When a sensory nerve is injured or diseased, sensation is immediately impaired in the part of the body supplied by the nerve. Ulceration or death of the tissue supplied by the defective nerve may then occur. For motor nerves, the muscles governed through them are instantly paralysed. In the latter case, the portion of nerve beyond the injury degenerates and the muscles gradually waste, losing their power of contraction in response to electrical stimuli. Eventually, deformities result and the joints become fixed. This is particularly noticeable when the ulnar nerve is injured, the hand and fingers taking up a claw-like position. The skin may also be affected.

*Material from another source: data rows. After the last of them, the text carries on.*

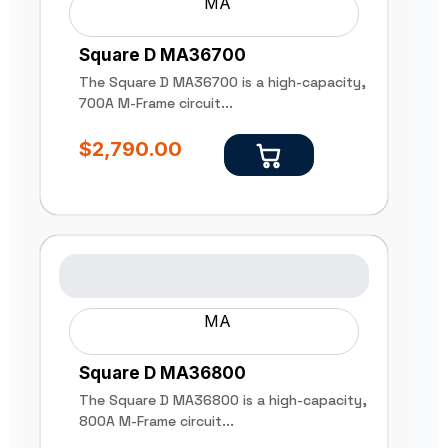
MA
Square D MA36700
The Square D MA36700 is a high-capacity,
700A M-Frame circuit...
$
2,790.00
MA
Square D MA36800
The Square D MA36800 is a high-capacity,
800A M-Frame circuit...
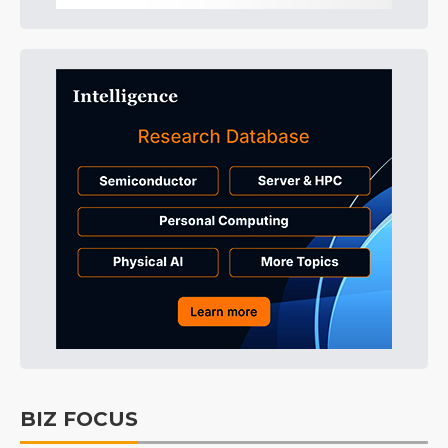
BIZ FOCUS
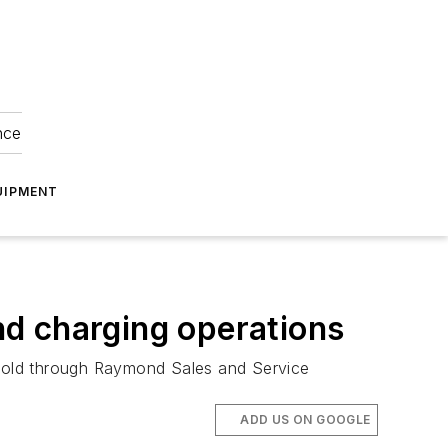
nce
UIPMENT
d charging operations
sold through Raymond Sales and Service
ADD US ON GOOGLE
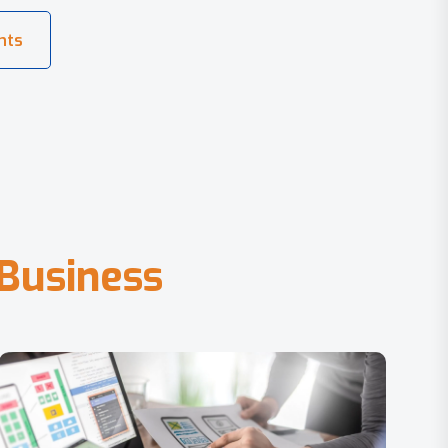
B
u
s
i
n
e
s
s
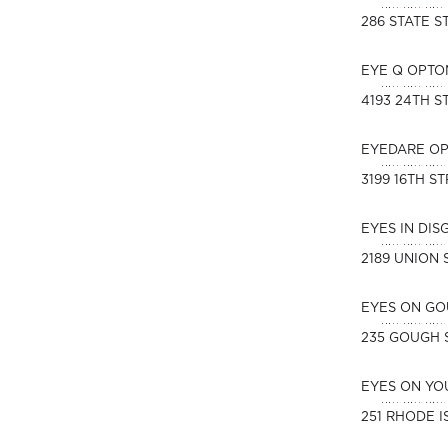
286 STATE S
EYE Q OPTO
4193 24TH S
EYEDARE O
3199 16TH S
EYES IN DI
2189 UNION 
EYES ON G
235 GOUGH 
EYES ON YO
251 RHODE I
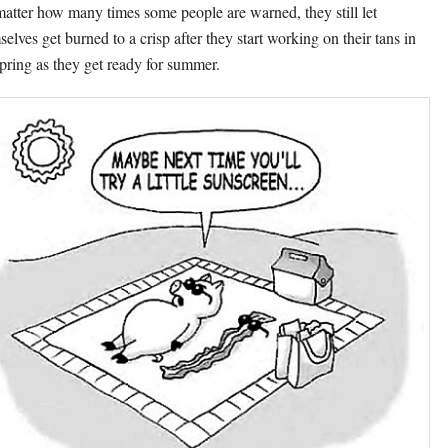
atter how many times some people are warned, they still let
selves get burned to a crisp after they start working on their tans in
spring as they get ready for summer.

Damaged or severed (peripheral) nerve fibres should be sewn together, using microsurgery. Careful realignment of the nerve endings gives the fibres an excellent chance of regenerating along the right channels. Full recovery is rare but, with regular physiotherapy to keep paralysed muscles in good shape and to prevent their shortening, the patient can expect to obtain a reasonable return of function after a few weeks, with improvement continuing over several months.